In the grazed grasslands in our study area, sexual reproduction contributed the most to the growth rate whereas in abandoned grasslands clonal reproduction contributed the most. Fecundity and clonal growth are known to be negatively correlated for clonal plant species (Silvertown et al., 1993). The proportion of seedlings was largest in populations under high grazing intensity, even though the proportion of flowering ramets was least. This means that the few flowering ramets in the populations under high grazing intensity contribute significantly to the population growth rate; sexual reproduction contributes more to population growth rate in grazed grasslands compared to abandoned grasslands. Grime (2001) states that responses to disturbance often involve adaptive shifts in regenerative traits. Knautia arvensis is a species with multiple reproduction strategies, which is an advantage in variable environments (Grime, 2001). Several remnant populations resist extinction because parts of their life cycle (Eriksson, 1996) and life history stages other than flowering ramets maintain the population. Populations in abandoned semi-natural grasslands can be remnant populations that survive for decades and have high growth rates due to high survival and clonal reproduction (Endels et al., 2007b, Hamre et al., 2010, Johansson et al., 2011). The results in this study show that K. arvensis is able to persist even if its habitat changes, but the results also indicate that the species can form remnant populations with very low rates of sexual regeneration if semi-natural grasslands are left without management.
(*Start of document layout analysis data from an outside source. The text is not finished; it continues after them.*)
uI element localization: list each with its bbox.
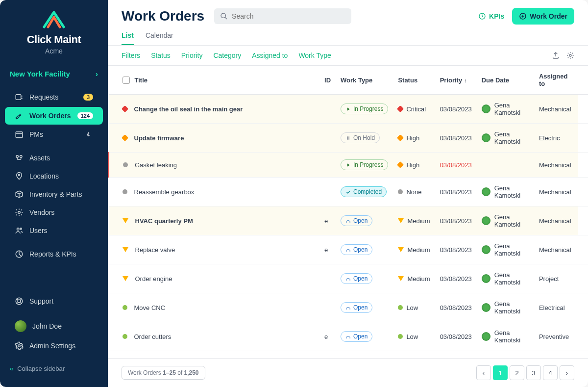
priority-icon bbox=[122, 189, 127, 194]
priority-label: Low bbox=[406, 304, 418, 311]
page-1[interactable]: 1 bbox=[493, 365, 508, 380]
table-row[interactable]: Move CNC Open Low 03/08/2023 Gena Kamots… bbox=[109, 293, 588, 322]
wo-id: e bbox=[319, 322, 336, 351]
table-row[interactable]: Planned maintenance of the loader Open L… bbox=[109, 351, 588, 359]
priority-icon bbox=[398, 276, 404, 281]
col-due[interactable]: Due Date bbox=[477, 66, 534, 95]
table-footer: Work Orders 1–25 of 1,250 ‹ 1 2 3 4 › bbox=[108, 358, 588, 387]
requests-icon bbox=[15, 93, 24, 102]
svg-point-11 bbox=[18, 345, 21, 347]
category: Electric bbox=[534, 124, 578, 153]
page-2[interactable]: 2 bbox=[510, 365, 524, 380]
export-icon[interactable] bbox=[552, 52, 560, 59]
priority-label: Medium bbox=[407, 275, 430, 283]
box-icon bbox=[15, 190, 24, 199]
facility-name: New York Facility bbox=[10, 70, 70, 78]
svg-point-7 bbox=[20, 228, 22, 230]
search-input[interactable] bbox=[232, 12, 345, 20]
table-row[interactable]: Replace valve e Open Medium 03/08/2023 G… bbox=[109, 235, 588, 264]
avatar bbox=[482, 245, 490, 254]
priority-icon bbox=[121, 134, 128, 141]
nav-assets[interactable]: Assets bbox=[5, 149, 103, 167]
nav-label: Reports & KPIs bbox=[29, 250, 93, 258]
settings-icon[interactable] bbox=[566, 52, 574, 59]
nav-label: PMs bbox=[29, 130, 83, 138]
col-title[interactable]: Title bbox=[135, 77, 148, 84]
table-row[interactable]: Reassemble gearbox Completed None 03/08/… bbox=[109, 178, 588, 206]
view-tabs: List Calendar bbox=[108, 25, 588, 46]
nav-requests[interactable]: Requests 3 bbox=[5, 88, 103, 106]
col-assigned[interactable]: Assigned to bbox=[534, 66, 578, 95]
nav-locations[interactable]: Locations bbox=[5, 167, 103, 185]
category: Electrical bbox=[534, 293, 578, 322]
svg-rect-0 bbox=[16, 95, 21, 100]
wo-id bbox=[319, 293, 336, 322]
assigned-name: Gena Kamotski bbox=[494, 130, 529, 145]
category: Mechanical bbox=[534, 206, 578, 235]
select-all-checkbox[interactable] bbox=[122, 77, 130, 84]
assigned-name: Gena Kamotski bbox=[494, 102, 529, 116]
assigned-name: Gena Kamotski bbox=[494, 329, 529, 344]
priority-icon bbox=[397, 161, 404, 168]
wo-id bbox=[319, 153, 336, 178]
logo-icon bbox=[39, 10, 69, 29]
due-date: 03/08/2023 bbox=[435, 206, 477, 235]
page-3[interactable]: 3 bbox=[526, 365, 541, 380]
nav-current-user[interactable]: John Doe bbox=[5, 316, 103, 336]
col-id[interactable]: ID bbox=[319, 66, 336, 95]
badge: 124 bbox=[77, 112, 93, 119]
svg-rect-1 bbox=[16, 132, 23, 138]
table-row[interactable]: Change the oil seal in the main gear In … bbox=[109, 95, 588, 124]
nav-support[interactable]: Support bbox=[5, 292, 103, 310]
search-box[interactable] bbox=[214, 8, 351, 24]
nav-vendors[interactable]: Vendors bbox=[5, 204, 103, 221]
nav-admin-settings[interactable]: Admin Settings bbox=[5, 337, 103, 355]
table-row[interactable]: Order engine Open Medium 03/08/2023 Gena… bbox=[109, 264, 588, 293]
facility-selector[interactable]: New York Facility › bbox=[0, 65, 108, 83]
tab-calendar[interactable]: Calendar bbox=[146, 28, 173, 45]
calendar-icon bbox=[15, 130, 24, 139]
nav-pms[interactable]: PMs 4 bbox=[5, 126, 103, 143]
filter-filters[interactable]: Filters bbox=[122, 52, 140, 59]
nav-users[interactable]: Users bbox=[5, 222, 103, 239]
due-date: 03/08/2023 bbox=[435, 178, 477, 206]
kpis-link[interactable]: KPIs bbox=[478, 12, 504, 20]
wo-title: Gasket leaking bbox=[135, 161, 177, 169]
nav-inventory[interactable]: Inventory & Parts bbox=[5, 185, 103, 203]
priority-icon bbox=[123, 162, 128, 167]
category: Mechanical bbox=[534, 178, 578, 206]
table-row[interactable]: Order cutters e Open Low 03/08/2023 Gena… bbox=[109, 322, 588, 351]
filter-assigned[interactable]: Assigned to bbox=[252, 52, 288, 59]
due-date: 03/08/2023 bbox=[435, 351, 477, 359]
category: Project bbox=[534, 264, 578, 293]
filter-category[interactable]: Category bbox=[213, 52, 241, 59]
new-work-order-button[interactable]: Work Order bbox=[512, 8, 574, 25]
table-row[interactable]: HVAC quarterly PM e Open Medium 03/08/20… bbox=[109, 206, 588, 235]
priority-icon bbox=[397, 134, 404, 141]
nav-reports[interactable]: Reports & KPIs bbox=[5, 245, 103, 263]
table-row[interactable]: Gasket leaking In Progress High 03/08/20… bbox=[109, 153, 588, 178]
lifebuoy-icon bbox=[15, 297, 24, 306]
avatar bbox=[482, 104, 490, 113]
nav-work-orders[interactable]: Work Orders 124 bbox=[5, 107, 103, 125]
org-name: Acme bbox=[0, 47, 108, 55]
table-row[interactable]: Update firmware On Hold High 03/08/2023 … bbox=[109, 124, 588, 153]
col-status[interactable]: Status bbox=[393, 66, 435, 95]
wo-id: e bbox=[319, 206, 336, 235]
assigned-name: Gena Kamotski bbox=[494, 213, 529, 228]
tab-list[interactable]: List bbox=[122, 28, 134, 45]
col-priority[interactable]: Priority↑ bbox=[435, 66, 477, 95]
nav-label: Locations bbox=[29, 172, 93, 180]
col-worktype[interactable]: Work Type bbox=[336, 66, 393, 95]
page-next[interactable]: › bbox=[560, 365, 574, 380]
page-4[interactable]: 4 bbox=[543, 365, 558, 380]
nav-label: Admin Settings bbox=[29, 342, 93, 350]
avatar bbox=[482, 187, 490, 196]
nav-label: Support bbox=[29, 297, 93, 305]
priority-label: High bbox=[406, 134, 419, 142]
filter-priority[interactable]: Priority bbox=[181, 52, 203, 59]
collapse-sidebar[interactable]: « Collapse sidebar bbox=[0, 360, 108, 377]
filter-status[interactable]: Status bbox=[151, 52, 171, 59]
page-prev[interactable]: ‹ bbox=[476, 365, 491, 380]
filter-worktype[interactable]: Work Type bbox=[298, 52, 331, 59]
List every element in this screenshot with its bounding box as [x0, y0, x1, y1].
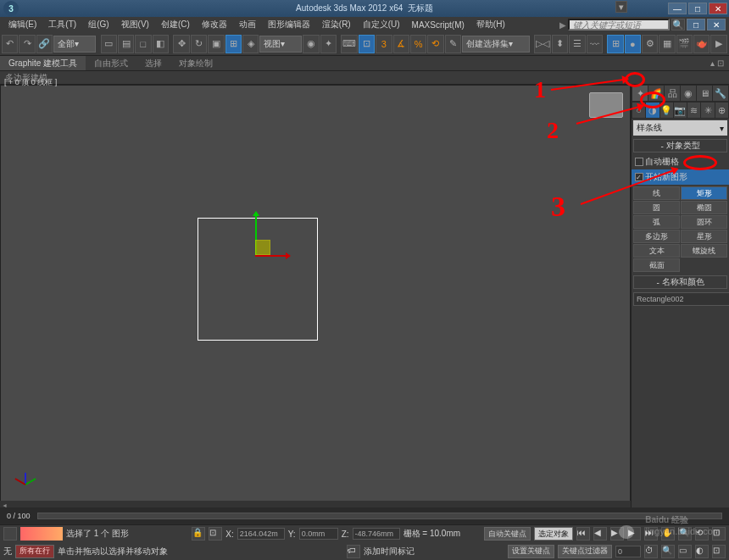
coord-x-input[interactable] [237, 528, 285, 540]
play-end-icon[interactable]: ⏭ [644, 527, 658, 541]
nav-zoom-icon[interactable]: 🔍 [678, 527, 692, 541]
percent-snap-icon[interactable]: % [410, 35, 426, 53]
viewcube[interactable] [589, 92, 623, 118]
play-start-icon[interactable]: ⏮ [576, 527, 590, 541]
ribbon-objpaint[interactable]: 对象绘制 [170, 56, 221, 70]
menu-group[interactable]: 组(G) [83, 19, 114, 30]
gizmo-xy-plane[interactable] [255, 240, 270, 255]
timeline[interactable]: 0 / 100 [0, 507, 729, 524]
time-config-icon[interactable]: ⏱ [644, 545, 658, 558]
display-tab-icon[interactable]: 🖥 [697, 86, 712, 101]
render-icon[interactable]: 🎬 [676, 35, 693, 53]
refcoord-icon[interactable]: ⊞ [225, 35, 242, 53]
nav-region-icon[interactable]: ▭ [678, 545, 692, 558]
menu-customize[interactable]: 自定义(U) [358, 19, 405, 30]
snap-3-icon[interactable]: 3 [376, 35, 392, 53]
time-tag-icon[interactable]: 🏷 [347, 545, 360, 558]
selection-filter[interactable]: 全部 ▾ [53, 36, 96, 53]
trackbar-key[interactable] [20, 527, 63, 541]
schematic-icon[interactable]: ⊞ [607, 35, 623, 53]
btn-helix[interactable]: 螺旋线 [681, 244, 727, 258]
nav-fov-icon[interactable]: ◐ [695, 545, 709, 558]
maximize-button[interactable]: □ [688, 3, 707, 14]
play-next-icon[interactable]: ▶ [627, 527, 641, 541]
motion-tab-icon[interactable]: ◉ [681, 86, 696, 101]
render-frame-icon[interactable]: ▦ [659, 35, 675, 53]
rollout-name-color[interactable]: - 名称和颜色 [633, 275, 727, 289]
keyfilter-button[interactable]: 关键点过滤器 [558, 545, 612, 558]
layers-icon[interactable]: ☰ [569, 35, 585, 53]
rotate-icon[interactable]: ↻ [191, 35, 207, 53]
hierarchy-tab-icon[interactable]: 品 [665, 86, 680, 101]
utilities-tab-icon[interactable]: 🔧 [713, 86, 728, 101]
lock-icon[interactable] [3, 527, 17, 541]
setkey-button[interactable]: 设置关键点 [508, 545, 554, 558]
scale-icon[interactable]: ▣ [208, 35, 224, 53]
ribbon-graphite[interactable]: Graphite 建模工具 [0, 56, 86, 70]
menu-animation[interactable]: 动画 [234, 19, 261, 30]
play-prev-icon[interactable]: ◀ [593, 527, 607, 541]
mirror-icon[interactable]: ▷◁ [534, 35, 550, 53]
pivot-icon[interactable]: ◈ [242, 35, 259, 53]
lock-sel-icon[interactable]: 🔒 [192, 527, 205, 541]
spinner-snap-icon[interactable]: ⟲ [427, 35, 443, 53]
lights-icon[interactable]: 💡 [660, 103, 673, 118]
qat-btn[interactable]: ▾ [615, 1, 627, 13]
ribbon-freeform[interactable]: 自由形式 [86, 56, 136, 70]
ribbon-sub[interactable]: 多边形建模 [0, 71, 729, 85]
startshape-checkbox[interactable]: 开始新图形 [632, 169, 729, 185]
autogrid-checkbox[interactable]: 自动栅格 [632, 154, 729, 169]
autokey-button[interactable]: 自动关键点 [484, 527, 531, 541]
spacewarps-icon[interactable]: ✳ [701, 103, 714, 118]
coord-z-input[interactable] [353, 528, 400, 540]
manip-icon[interactable]: ✦ [320, 35, 337, 53]
nav-orbit-icon[interactable]: ⟲ [695, 527, 709, 541]
snap-2d-icon[interactable]: ⊡ [359, 35, 375, 53]
close-button[interactable]: ✕ [709, 3, 727, 14]
named-sel-set[interactable]: 创建选择集 ▾ [462, 36, 530, 53]
menu-edit[interactable]: 编辑(E) [3, 19, 42, 30]
gizmo-x-axis[interactable] [255, 255, 289, 257]
frame-input[interactable] [615, 546, 641, 557]
nav-pan-icon[interactable]: ✋ [661, 527, 675, 541]
add-marker-label[interactable]: 添加时间标记 [364, 546, 415, 557]
menu-tools[interactable]: 工具(T) [43, 19, 81, 30]
btn-donut[interactable]: 圆环 [681, 215, 727, 229]
cameras-icon[interactable]: 📷 [674, 103, 687, 118]
modify-tab-icon[interactable]: 🌈 [648, 86, 664, 101]
timeline-track[interactable] [37, 513, 722, 519]
geometry-icon[interactable]: ○ [632, 103, 645, 118]
link-icon[interactable]: 🔗 [36, 35, 53, 53]
menu-rendering[interactable]: 渲染(R) [317, 19, 356, 30]
coord-y-input[interactable] [299, 528, 338, 540]
menu-create[interactable]: 创建(C) [156, 19, 195, 30]
ref-coord-select[interactable]: 视图 ▾ [259, 36, 302, 53]
center-icon[interactable]: ◉ [303, 35, 319, 53]
keyboard-icon[interactable]: ⌨ [341, 35, 357, 53]
minimize-button[interactable]: — [668, 3, 687, 14]
btn-arc[interactable]: 弧 [633, 215, 680, 229]
curve-editor-icon[interactable]: 〰 [587, 35, 603, 53]
menu-graph[interactable]: 图形编辑器 [263, 19, 315, 30]
align-icon[interactable]: ⬍ [552, 35, 568, 53]
angle-snap-icon[interactable]: ∡ [393, 35, 409, 53]
ribbon-selection[interactable]: 选择 [136, 56, 170, 70]
shapes-icon[interactable]: ◑ [646, 103, 659, 118]
menu-modifiers[interactable]: 修改器 [197, 19, 232, 30]
iso-icon[interactable]: ⊡ [209, 527, 222, 541]
nav-max-icon[interactable]: ⊡ [712, 527, 726, 541]
helpers-icon[interactable]: ≋ [687, 103, 700, 118]
btn-line[interactable]: 线 [633, 186, 680, 200]
rectangle-object[interactable] [198, 218, 318, 341]
btn-section[interactable]: 截面 [633, 258, 680, 272]
undo-icon[interactable]: ↶ [2, 35, 18, 53]
nav-minmax-icon[interactable]: ⊡ [712, 545, 726, 558]
shape-category-dropdown[interactable]: 样条线▾ [633, 120, 727, 136]
btn-text[interactable]: 文本 [633, 244, 680, 258]
select-icon[interactable]: ▭ [101, 35, 117, 53]
nav-zoom2-icon[interactable]: 🔍 [661, 545, 675, 558]
time-slider[interactable]: 0 / 100 [7, 512, 31, 520]
redo-icon[interactable]: ↷ [19, 35, 35, 53]
create-tab-icon[interactable]: ✦ [632, 86, 648, 101]
viewport-top[interactable]: [ + 0 顶 0 线框 ] [0, 85, 631, 509]
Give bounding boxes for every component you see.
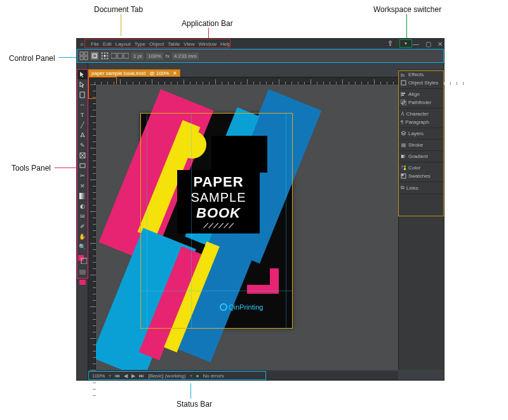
minimize-icon[interactable]: ― (413, 41, 419, 48)
application-bar: ⌂ File Edit Layout Type Object Table Vie… (77, 39, 444, 49)
panel-effects[interactable]: fxEffects (399, 70, 444, 79)
horizontal-ruler[interactable] (88, 77, 444, 84)
svg-rect-17 (117, 53, 123, 58)
normal-view-mode[interactable] (77, 267, 88, 277)
arrow-status-bar (190, 383, 191, 398)
panel-label: Gradient (408, 154, 428, 159)
align-icons[interactable] (111, 52, 129, 60)
svg-rect-0 (80, 52, 83, 55)
svg-point-7 (102, 53, 103, 54)
gradient-feather-tool[interactable]: ◐ (77, 201, 88, 211)
svg-point-8 (104, 53, 105, 54)
status-zoom[interactable]: 100% (92, 373, 105, 379)
panel-label: Swatches (408, 173, 431, 179)
zoom-tool[interactable]: 🔍 (77, 242, 88, 252)
fx-icon[interactable]: fx (166, 53, 170, 59)
menu-object[interactable]: Object (149, 41, 164, 47)
svg-rect-40 (401, 166, 403, 167)
fill-stroke-tool[interactable] (77, 252, 88, 267)
close-icon[interactable]: ✕ (438, 41, 443, 48)
free-transform-tool[interactable]: ⤧ (77, 181, 88, 191)
panels-dock: fxEffects Object Styles Align Pathfinder… (398, 69, 444, 370)
type-tool[interactable]: T (77, 110, 88, 120)
workspace-switcher[interactable]: ▾ (399, 39, 412, 48)
panel-paragraph[interactable]: ¶Paragraph (399, 118, 444, 126)
panel-stroke[interactable]: Stroke (399, 141, 444, 149)
panel-object-styles[interactable]: Object Styles (399, 79, 444, 87)
guide-right (286, 113, 286, 329)
annotation-document-tab: Document Tab (94, 5, 143, 14)
svg-rect-16 (111, 53, 116, 58)
document-tab-zoom: @ 100% (149, 70, 169, 76)
status-errors[interactable]: No errors (203, 373, 224, 379)
panel-layers[interactable]: Layers (399, 129, 444, 138)
page-tool[interactable] (77, 89, 88, 100)
panel-label: Color (408, 165, 420, 171)
svg-text:fx: fx (401, 72, 404, 77)
maximize-icon[interactable]: ▢ (425, 41, 431, 48)
hand-tool[interactable]: ✋ (77, 232, 88, 242)
x-coord-field[interactable]: 4.233 mm (172, 53, 199, 60)
artwork-title-3: BOOK (181, 205, 256, 221)
document-canvas[interactable]: PAPER SAMPLE BOOK ／／／／／／ QinPrinting (96, 84, 398, 370)
menu-file[interactable]: File (91, 41, 99, 47)
gap-tool[interactable]: ↔ (77, 100, 88, 110)
reference-point-icon[interactable] (101, 52, 109, 60)
selection-tool[interactable] (77, 69, 88, 79)
note-tool[interactable]: ✉ (77, 211, 88, 221)
artwork-circle-yellow (178, 131, 206, 159)
home-icon[interactable]: ⌂ (78, 40, 86, 48)
panel-pathfinder[interactable]: Pathfinder (399, 98, 444, 107)
preview-view-mode[interactable] (77, 277, 88, 287)
stroke-weight-field[interactable]: 1 pt (131, 53, 144, 60)
status-sep: ▾ (109, 373, 111, 379)
eyedropper-tool[interactable]: ✐ (77, 221, 88, 232)
panel-label: Character (406, 111, 429, 117)
svg-point-14 (104, 58, 105, 59)
gradient-swatch-tool[interactable] (77, 191, 88, 201)
menu-edit[interactable]: Edit (103, 41, 112, 47)
first-page-icon[interactable]: ⏮ (115, 373, 120, 379)
prev-page-icon[interactable]: ◀ (124, 373, 128, 379)
status-preset[interactable]: [Basic] (working) (148, 373, 185, 379)
panel-character[interactable]: ACharacter (399, 110, 444, 118)
svg-rect-19 (80, 92, 84, 98)
document-page[interactable]: PAPER SAMPLE BOOK ／／／／／／ QinPrinting (140, 113, 293, 329)
panel-links[interactable]: ⧉Links (399, 183, 444, 192)
rectangle-tool[interactable] (77, 161, 88, 171)
selection-mode-icons[interactable] (79, 51, 88, 60)
pen-tool[interactable] (77, 130, 88, 140)
panel-label: Paragraph (405, 119, 429, 125)
rectangle-frame-tool[interactable] (77, 150, 88, 161)
scissors-tool[interactable]: ✂ (77, 171, 88, 181)
svg-point-9 (107, 53, 108, 54)
panel-align[interactable]: Align (399, 90, 444, 98)
guide-col (191, 113, 192, 329)
fill-stroke-icon[interactable] (91, 52, 98, 60)
line-tool[interactable]: ╱ (77, 120, 88, 130)
panel-label: Align (408, 91, 420, 97)
menu-window[interactable]: Window (199, 41, 217, 47)
menu-help[interactable]: Help (220, 41, 231, 47)
menu-type[interactable]: Type (135, 41, 145, 47)
panel-color[interactable]: Color (399, 164, 444, 172)
opacity-field[interactable]: 100% (146, 53, 163, 60)
close-tab-icon[interactable]: ✕ (173, 70, 177, 76)
panel-swatches[interactable]: Swatches (399, 172, 444, 180)
menu-view[interactable]: View (184, 41, 194, 47)
panel-gradient[interactable]: Gradient (399, 152, 444, 161)
vertical-ruler[interactable] (88, 84, 96, 370)
svg-rect-2 (80, 56, 83, 60)
next-page-icon[interactable]: ▶ (131, 373, 135, 379)
pencil-tool[interactable]: ✎ (77, 140, 88, 150)
svg-rect-41 (404, 166, 406, 167)
svg-rect-23 (80, 164, 85, 167)
menu-layout[interactable]: Layout (116, 41, 131, 47)
menu-table[interactable]: Table (168, 41, 180, 47)
svg-point-15 (107, 58, 108, 59)
svg-rect-42 (401, 168, 403, 170)
svg-point-11 (104, 55, 106, 57)
last-page-icon[interactable]: ⏭ (139, 373, 144, 379)
share-icon[interactable]: ⇪ (387, 39, 393, 48)
direct-selection-tool[interactable] (77, 79, 88, 89)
The three grasslands without present domestic grazers were all former hay meadows in which hay harvesting ended in the mid-1980s. The two grasslands with the lowest population growth rates were occasionally grazed, and then under very low stocking rates, by horses and sheep until about year 2000. The third grassland with the exceptionally high population growth rates was not grazed at all by domestic animals after abandonment. These differences in management history may explain the large differences in clonal reproduction among the grasslands without grazing in this study. Lindborg and Ehrlén (2002) studied the perennial herb Primula farinosa and found that after abandonment of grazing by domestic animals the populations experienced a period of positive growth rate. However, by comparing historical and present distributions they concluded that most populations in habitats where grazing had ceased, had gone extinct. The exceptionally high growth rate of K. arvensis in one of the populations in abandoned grasslands is likely to last only a short time. The increased population growth might therefore be followed by a final population decrease as for P. farinosa (Lindborg and Ehrlen, 2002). To preserve viable populations of plant species inhabiting species-rich grasslands, such as K. arvensis, the effects of different management regimes must be monitored and evaluated in order to guide management decisions. It is essential to understand the reproduction and survival process in order to estimate if there are delayed responses in population size.

Conclusions

Knautia arvensis populations tolerate both grazing and short-term abandonment in semi-natural grassland and there were no differences in growth rates between populations in grazed and abandoned grasslands. A long life-span and survival of the species can, however, buffer changing environmental conditions. In populations in grazed grasslands, fertility contributed more to the growth rate than in abandoned grasslands where clonal regeneration contributed the most, which indicates a trade-off between the life-history components.